Rapport de Oren Medicks / Jenin / Gush Shalom - Le Bloc de la Paix Israélien

Chers amis,
Il m’a été difficile de vous écrire, à la fois du point de vue pratique et émotionnel.

Je vous demande donc de continuer à vous rapporter au site
www.jerusalem.indymedia.org pour avoir les dernières nouvelles concernant les villes palestiniennes assiégées.

En bref :

Le bâtiment présidentiel : 25 civils étrangers restent à l’intérieur (le
dimanche 31 mars, ils commencent leur douzième journée là-bas), ainsi que
des centaines de Palestiniens. Bien que je n’ai pas le décompte exact, je
peux dire que, lorsque j’y étais, j’ai pu estimer à 300-400 le nombre de
gens à l’intérieur ; ils étaient enfermés dans environ 12 pièces sur deux
étages. Caoimhe Butterly, de nationalité irlandaise, qui a séjourné dans ce
bâtiment pendant deux semaines entières, parle d’une crise sanitaire
sérieuse. Il n’y a plus d’eau courante depuis 13 jours. Cela signifie que
personne ne peut se laver, se baigner, ni même tirer la chasse d’eau. Les
gens deviennent malades et l’on commence à craindre des épidémies.Les
Palestiniens ont demandé à plusieurs reprises aux autorités militaires
israéliennes de pouvoir réparer les canalisations qui amènent l’eau à
l’intérieur du bâtiment, mais se sont vu opposer un refus. Un maigre
approvisionnement en nourriture arrive chaque jour, mais les rations sont
faibles et tout le monde est en train de perdre beaucoup de poids. Les
"internationaux" qui se trouvent là renouvellent leur appel à une
intervention internationale.

Pour atteindre les civils étrangers se trouvant à l’intérieur, essayez
d’appeler les numéros suivants : +972-55-385-257 ; +972-55-559-145 ;
+972-59-312-574 ; +972-59-567-800. Mais sachez que la réception dans le
bâtiment est très mauvaise et que les radars israéliens interceptent souvent
les communications ; donc, c’est vraiment difficile de téléphoner.

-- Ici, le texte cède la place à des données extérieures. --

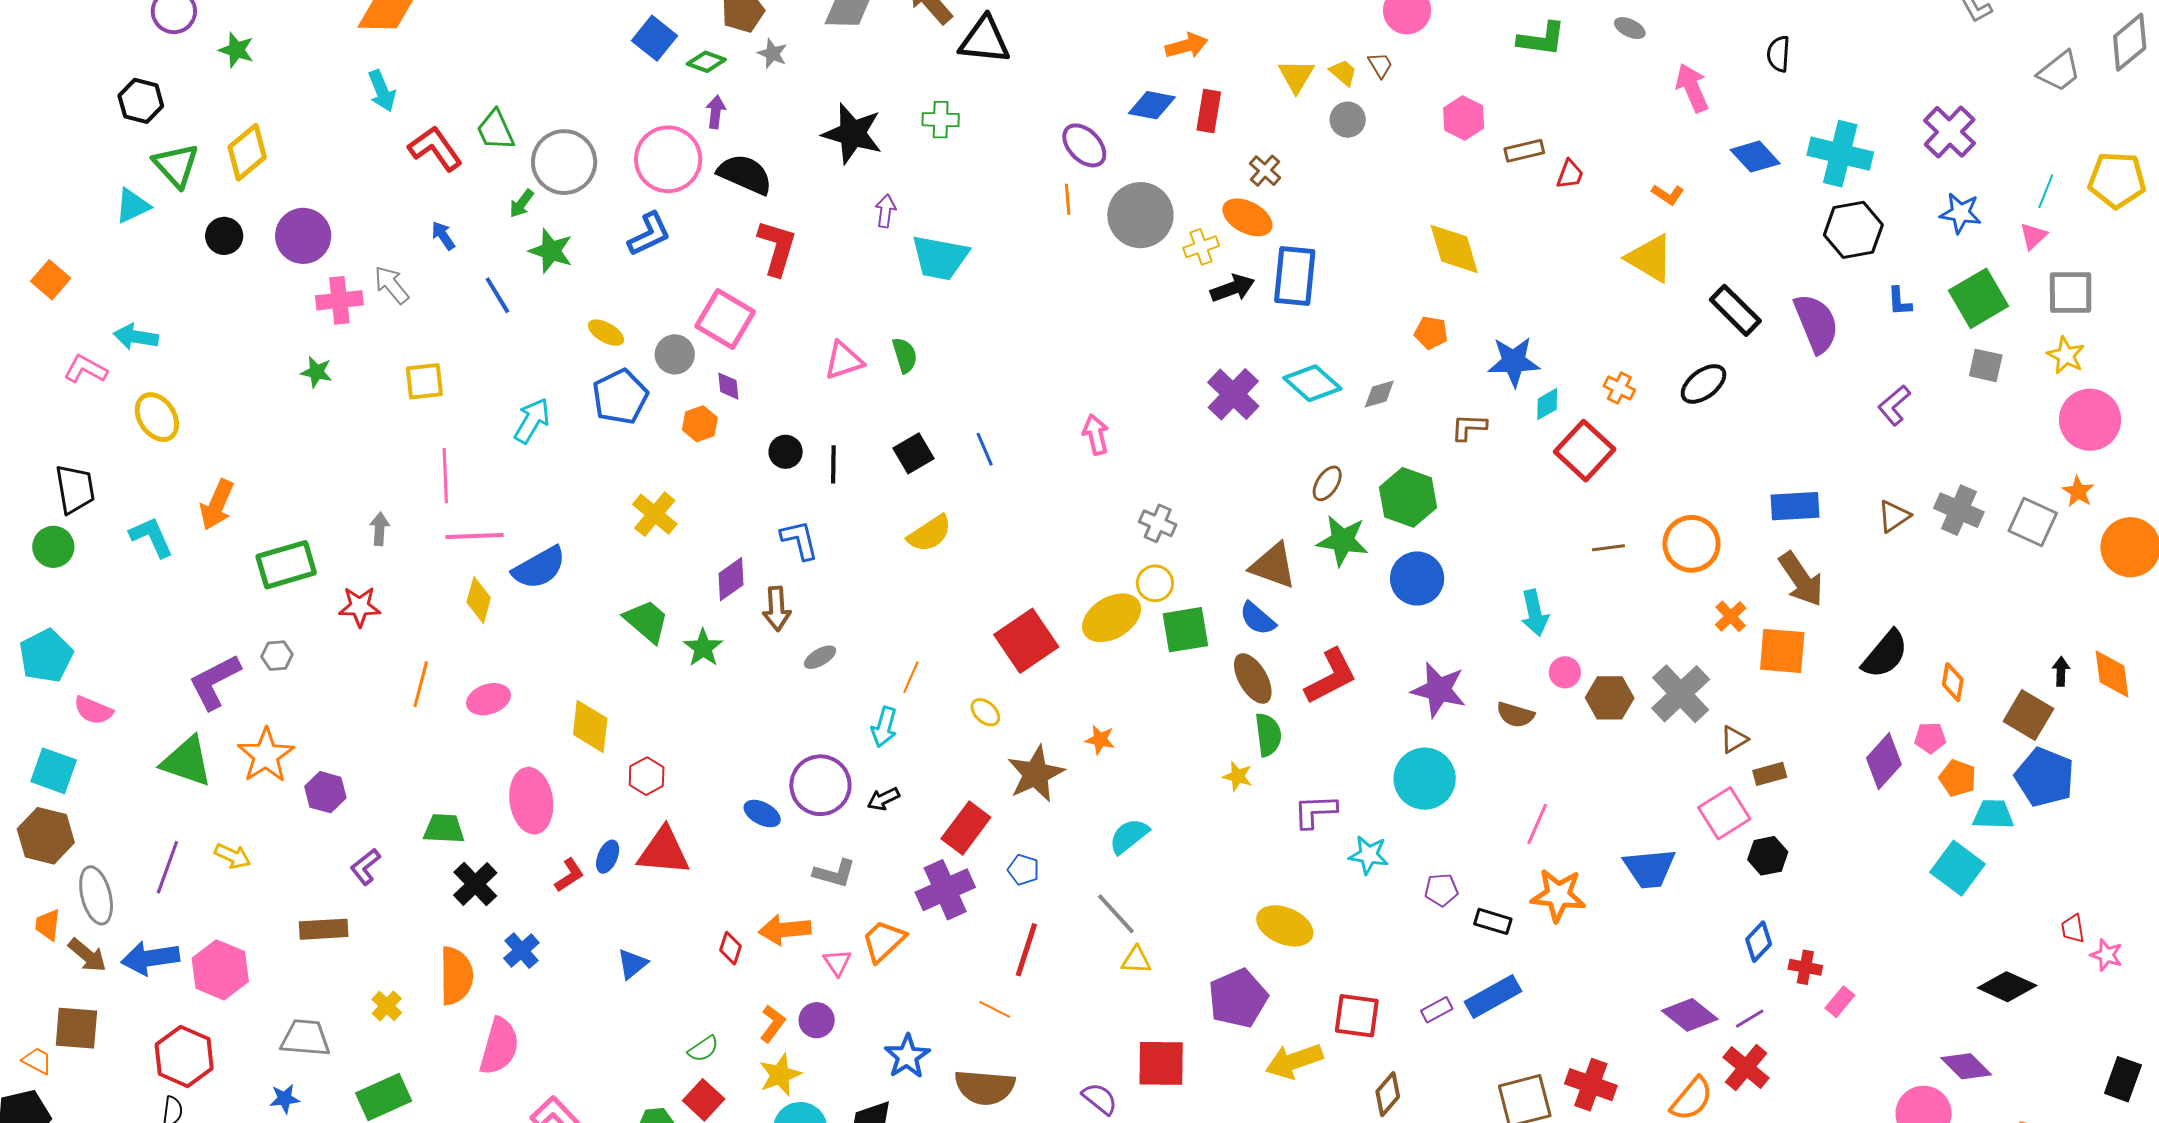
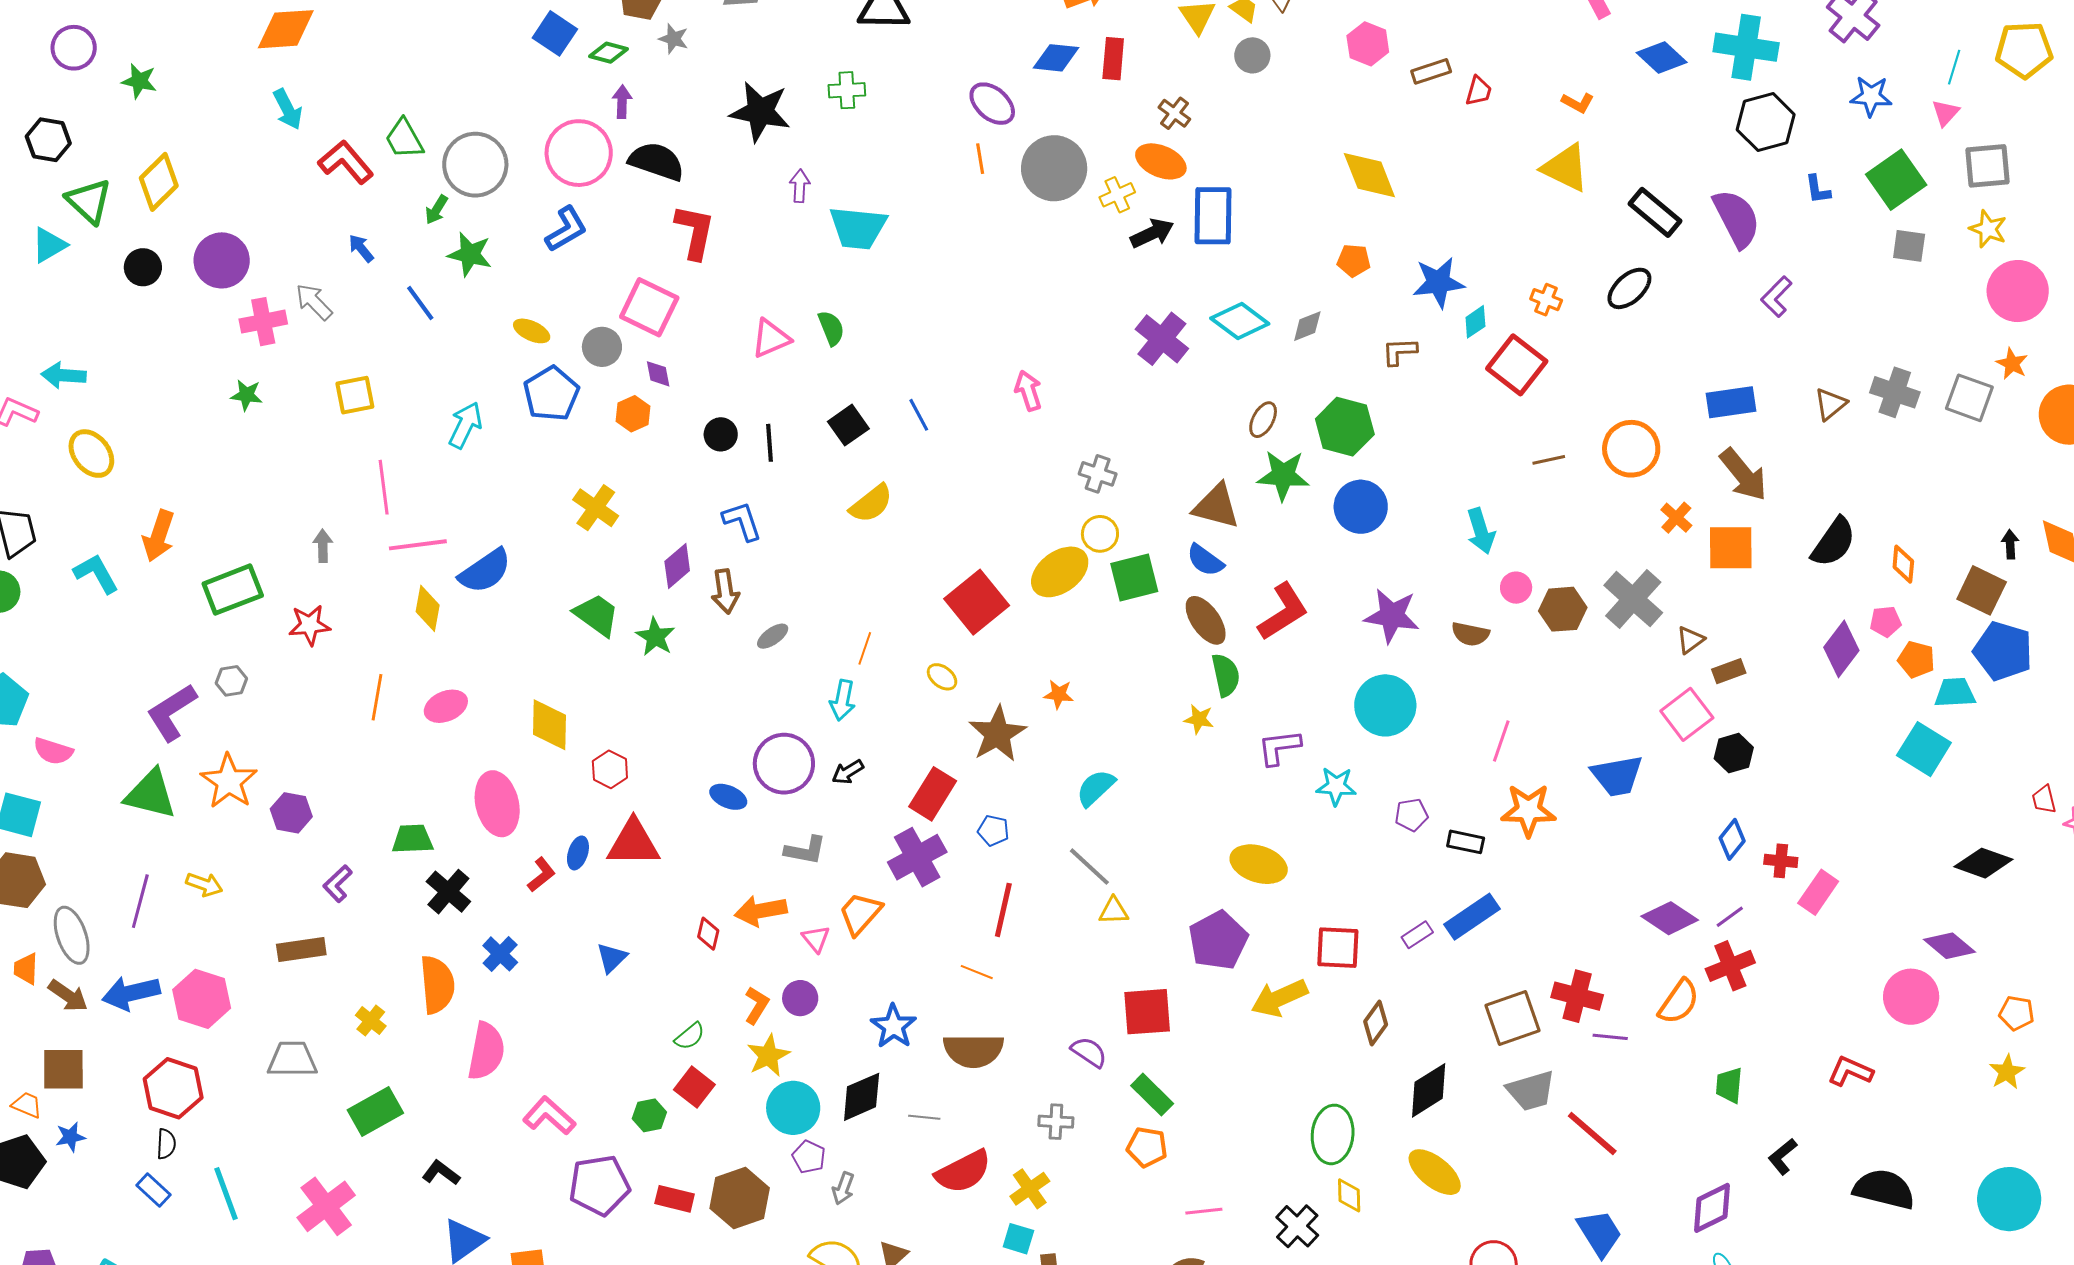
purple L-shape: (1894, 405) -> (1776, 297), moved
pink rectangle: (1840, 1002) -> (1818, 892), size x1.4
red cross: (1746, 1068) -> (1730, 966), turned 33
blue star: (285, 1099) -> (70, 1137), moved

Ramallah : La ville continue à être soumise à un siège et couvre-feu total.
Il y avait une brève levée du couvre-feu hier pour permettre aux gens de se
précipiter dans les boutiques et acheter les produits alimentaires dont ils
ont désespérément besoin. Il est difficile de trouver du lait, et il n’y a
pas eu d’arrivage de fruits et légumes frais dans la ville depuis plus de
deux semaines. Les gens ont fait la queue pour acheter du pain, mais de
nombreuses familles ne sont même plus en mesure de se le payer. Les deux
semaines de stagnation complète que l’on vient de vivre, alors que
l’économie était déjà en ruines, ont fini par produire des cas extrêmes de
pauvreté. Néanmoins, les gens ont l’air soulagés de pouvoir au moins
respirer un peu d’air frais. Bien que cela eût été la seconde levée
effective du couvre-feu, on pouvait encore voir l’étonnement sur les visages
des habitants de Ramallah observant l’aspect de leur ville : lampadaires
renversés, chaussée défoncée, rues jonchées de débris de verre, batiments
incendiés, façades des magasins criblées de balles. Les gens marchaient
par-dessus les balles, les débris de verre et le métal tordu pour se saluer
les uns les autres et continuer leur chemin. Un certain nombre d’entre nous
se rassemblèrent dans les rues pour chanter et pour crier des slogans contre
l’occupation. Lorsque, à un moment donné, un petit enfant jeta une bouteille
vide par terre, cela entraîna une réaction immédiate : des balles furent
tirées, et un barrage de gaz lacrymogènes projeté sur la foule qui
déambulait dans le centre-ville. Un certain nombre de femmes âgées durent
être emportées et traitées pour avoir inhalé des gaz.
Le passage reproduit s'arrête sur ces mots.